#### [Available data]
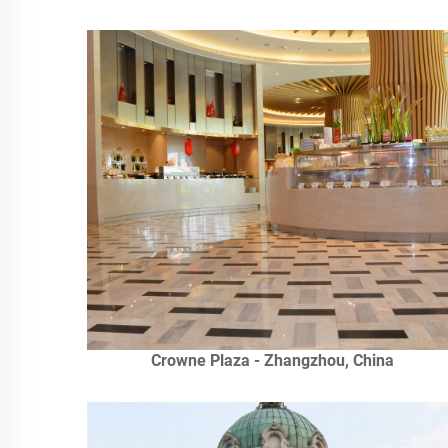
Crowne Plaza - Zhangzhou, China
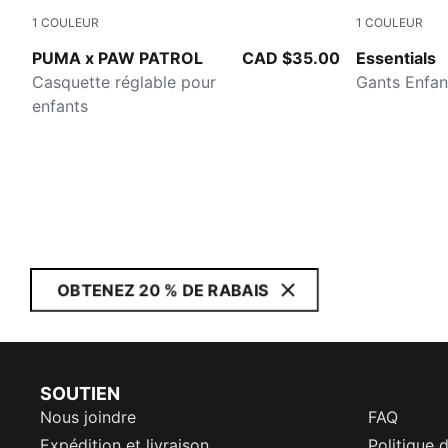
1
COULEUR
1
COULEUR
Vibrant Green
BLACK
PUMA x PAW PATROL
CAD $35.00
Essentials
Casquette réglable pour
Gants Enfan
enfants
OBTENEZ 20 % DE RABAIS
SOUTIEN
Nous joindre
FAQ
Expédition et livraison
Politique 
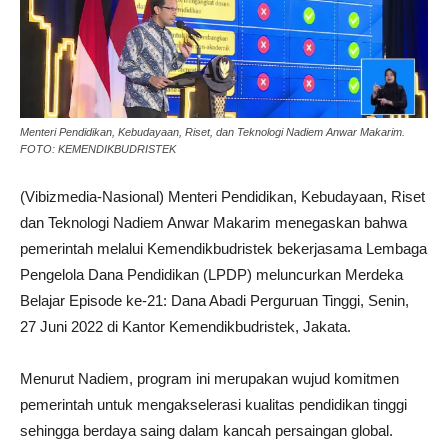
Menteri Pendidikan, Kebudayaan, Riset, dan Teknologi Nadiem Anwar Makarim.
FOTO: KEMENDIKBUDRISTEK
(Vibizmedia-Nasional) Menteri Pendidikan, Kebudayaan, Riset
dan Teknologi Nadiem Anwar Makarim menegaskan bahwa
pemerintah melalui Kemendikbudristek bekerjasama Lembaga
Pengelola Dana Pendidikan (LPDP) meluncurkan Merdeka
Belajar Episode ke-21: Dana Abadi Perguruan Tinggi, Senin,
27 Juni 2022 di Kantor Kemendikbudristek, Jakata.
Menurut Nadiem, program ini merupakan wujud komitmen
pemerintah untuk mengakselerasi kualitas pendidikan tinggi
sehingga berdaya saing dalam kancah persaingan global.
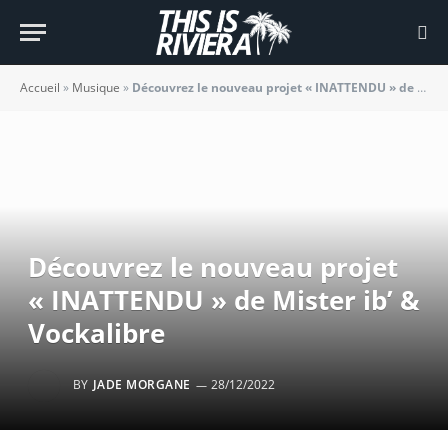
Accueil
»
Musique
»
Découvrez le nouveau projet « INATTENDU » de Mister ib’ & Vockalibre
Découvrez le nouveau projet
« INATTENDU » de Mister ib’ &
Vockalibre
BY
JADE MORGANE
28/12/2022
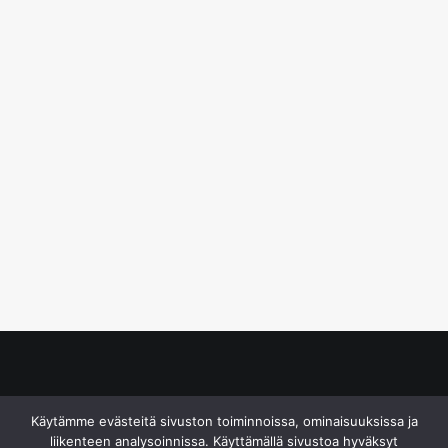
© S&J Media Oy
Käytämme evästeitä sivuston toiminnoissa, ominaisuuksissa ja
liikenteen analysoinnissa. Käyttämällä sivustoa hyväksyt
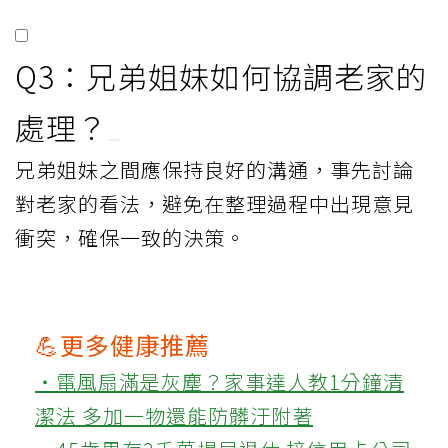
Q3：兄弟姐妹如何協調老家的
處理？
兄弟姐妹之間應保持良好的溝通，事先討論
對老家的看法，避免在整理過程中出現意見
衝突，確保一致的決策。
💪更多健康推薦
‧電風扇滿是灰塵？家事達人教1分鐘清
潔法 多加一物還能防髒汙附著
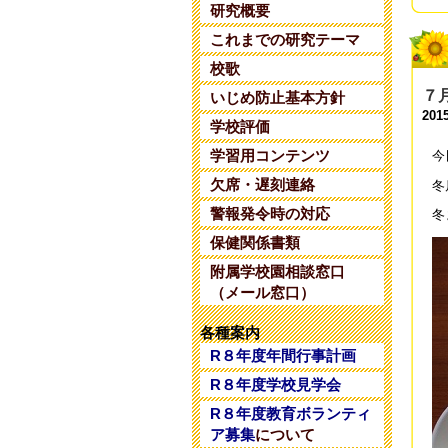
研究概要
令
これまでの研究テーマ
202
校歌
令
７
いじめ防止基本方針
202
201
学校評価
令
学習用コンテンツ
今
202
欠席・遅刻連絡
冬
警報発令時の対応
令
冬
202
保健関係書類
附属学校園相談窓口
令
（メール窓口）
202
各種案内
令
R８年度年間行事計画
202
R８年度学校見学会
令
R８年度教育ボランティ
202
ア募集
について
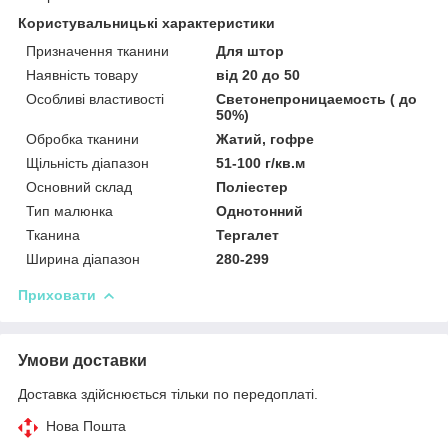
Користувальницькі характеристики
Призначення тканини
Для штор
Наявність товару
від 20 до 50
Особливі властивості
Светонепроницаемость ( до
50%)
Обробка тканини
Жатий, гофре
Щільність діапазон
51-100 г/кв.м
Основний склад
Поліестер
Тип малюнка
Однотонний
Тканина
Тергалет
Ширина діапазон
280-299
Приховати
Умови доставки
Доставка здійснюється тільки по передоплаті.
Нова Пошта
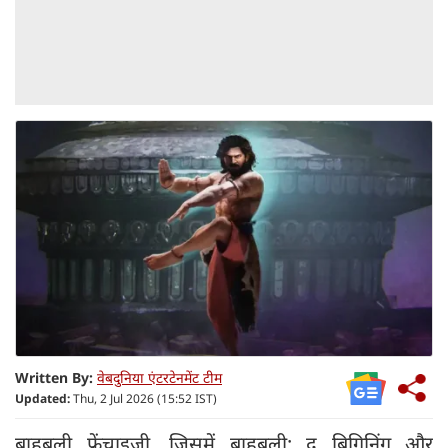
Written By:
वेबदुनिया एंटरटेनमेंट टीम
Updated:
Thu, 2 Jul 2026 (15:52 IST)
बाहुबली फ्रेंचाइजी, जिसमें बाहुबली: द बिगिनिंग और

#### [Directions for this task]
Restate the full listing verbatim and drop every picture.

#### [Reply]
Crowne Plaza - Zhangzhou, China
1
COULEUR
1
COULEUR
Vibrant Green
BLACK
PUMA x PAW PATROL
CAD $35.00
Essentials
Casquette réglable pour
Gants Enfan
enfants
OBTENEZ 20 % DE RABAIS
SOUTIEN
Nous joindre
FAQ
Expédition et livraison
Politique 
Menteri Pendidikan, Kebudayaan, Riset, dan Teknologi Nadiem Anwar Makarim.
FOTO: KEMENDIKBUDRISTEK
(Vibizmedia-Nasional) Menteri Pendidikan, Kebudayaan, Riset
dan Teknologi Nadiem Anwar Makarim menegaskan bahwa
pemerintah melalui Kemendikbudristek bekerjasama Lembaga
Pengelola Dana Pendidikan (LPDP) meluncurkan Merdeka
Belajar Episode ke-21: Dana Abadi Perguruan Tinggi, Senin,
27 Juni 2022 di Kantor Kemendikbudristek, Jakata.
Menurut Nadiem, program ini merupakan wujud komitmen
pemerintah untuk mengakselerasi kualitas pendidikan tinggi
sehingga berdaya saing dalam kancah persaingan global.
Accueil
»
Musique
»
Découvrez le nouveau projet « INATTENDU » de Mister ib’ & Vockalibre
Découvrez le nouveau projet
« INATTENDU » de Mister ib’ &
Vockalibre
BY
JADE MORGANE
28/12/2022
© S&J Media Oy
Käytämme evästeitä sivuston toiminnoissa, ominaisuuksissa ja
liikenteen analysoinnissa. Käyttämällä sivustoa hyväksyt
Q3：兄弟姐妹如何協調老家的
處理？
兄弟姐妹之間應保持良好的溝通，事先討論
對老家的看法，避免在整理過程中出現意見
衝突，確保一致的決策。
💪更多健康推薦
‧電風扇滿是灰塵？家事達人教1分鐘清
潔法 多加一物還能防髒汙附著
研究概要
令
これまでの研究テーマ
202
校歌
令
７
いじめ防止基本方針
202
201
学校評価
令
学習用コンテンツ
今
202
欠席・遅刻連絡
冬
警報発令時の対応
令
冬
202
保健関係書類
附属学校園相談窓口
令
（メール窓口）
202
各種案内
令
R８年度年間行事計画
202
R８年度学校見学会
令
R８年度教育ボランティ
202
ア募集
について
Користувальницькі характеристики
Призначення тканини
Для штор
Наявність товару
від 20 до 50
Особливі властивості
Светонепроницаемость ( до
50%)
Обробка тканини
Жатий, гофре
Щільність діапазон
51-100 г/кв.м
Основний склад
Поліестер
Тип малюнка
Однотонний
Тканина
Тергалет
Ширина діапазон
280-299
Приховати
Умови доставки
Доставка здійснюється тільки по передоплаті.
Нова Пошта
Written By:
वेबदुनिया एंटरटेनमेंट टीम
Updated:
Thu, 2 Jul 2026 (15:52 IST)
बाहुबली फ्रेंचाइजी, जिसमें बाहुबली: द बिगिनिंग और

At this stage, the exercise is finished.